Dealer Jeanne Greenberg Rohatyn, who is frequently described in the press as Jay Z’s art adviser, set up the meeting. She said she went to Ms. Abramovic shortly after learning that he and Mark Romanek had decided to use The Artist Is Present as the video’s artistic basis, a few weeks prior to the meeting. She also helped organize the shoot at Pace Gallery in July.
In the video, a series of prominent art-world personalities sit on a bench before Jay Z, who stands on a pedestal as though he is a work of art, much the way Ms. Abramovic had visitors sit in a chair opposite her during her performance at MoMA.
Jay Z, Ms. Greenberg Rohatyn said, has long been familiar with Ms. Abramovic’s work, though she said she didn’t know whether or not he actually saw the MoMA performance.
“She was thrilled to be able to show what she was doing to Jay,” said Ms. Greenberg Rohatyn, who also attended the meeting. “But, by the way, if he didn’t want to be involved [in the Institute], that was cool too. She just wanted to communicate.
“They were not making a deal in any kind of way,” she added.
All the same, the next day, Jay Z received full-throated support from Ms. Abramovic, who, barefoot, confronts Jay Z early on in the video and later dances with him forehead-to-forehead as he raps. She then gives an interview after the performance footage.
“It was great, it was so much energy, it was hot,” she appears to be telling a reporter, in jump cuts (she was unavailable to comment for this story). “It’s also wonderful for visual artists across the borders of every medium, and music, being the most immaterial form of art, which is so wonderful.”

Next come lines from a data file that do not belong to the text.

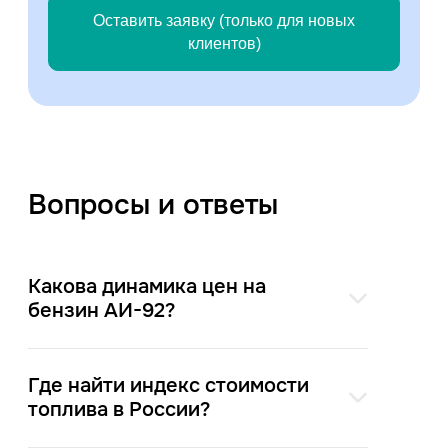
Оставить заявку (только для новых
клиентов)
Вопросы и ответы
Какова динамика цен на
бензин АИ-92?
Где найти индекс стоимости
топлива в России?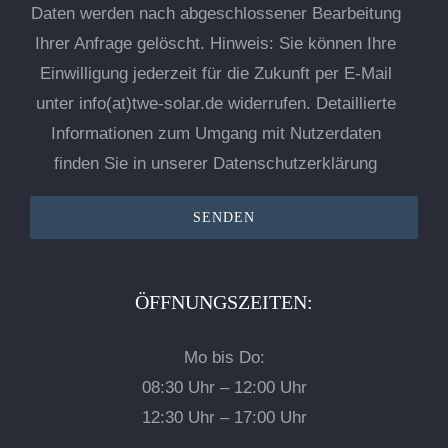
Daten werden nach abgeschlossener Bearbeitung
Ihrer Anfrage gelöscht. Hinweis: Sie können Ihre
Einwilligung jederzeit für die Zukunft per E-Mail
unter info(at)twe-solar.de widerrufen. Detaillierte
Informationen zum Umgang mit Nutzerdaten
finden Sie in unserer Datenschutzerklärung
ÖFFNUNGSZEITEN:
Mo bis Do:
08:30 Uhr – 12:00 Uhr
12:30 Uhr – 17:00 Uhr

What Jay Z will contribute to the relationship remains to be seen. Mr. Argenziano couldn’t guess a ballpark figure for Jay Z’s promised donation to the institute and actually missed the recent headlines that he and his wife Beyoncé made $95 million last year.
“Ah, good! Good for them. I didn’t know that. Quite honestly, it’s good to know,” Mr. Argenziano said. “No, what I do know I read on a magazine that they bought a Barbie for like $80,000? Yeah, I read it on OK magazine, somewhere like this, so I was like, ‘O.K., if they can afford a doll for $80,000, you know, they must have made a lot of money last year, yes.’”
And no one at the institute, he said, is worried that the forthcoming donation and/or collaboration might not happen.
“We are not losing sleep about these things at all,” he said, “because we know that this is going to happen.”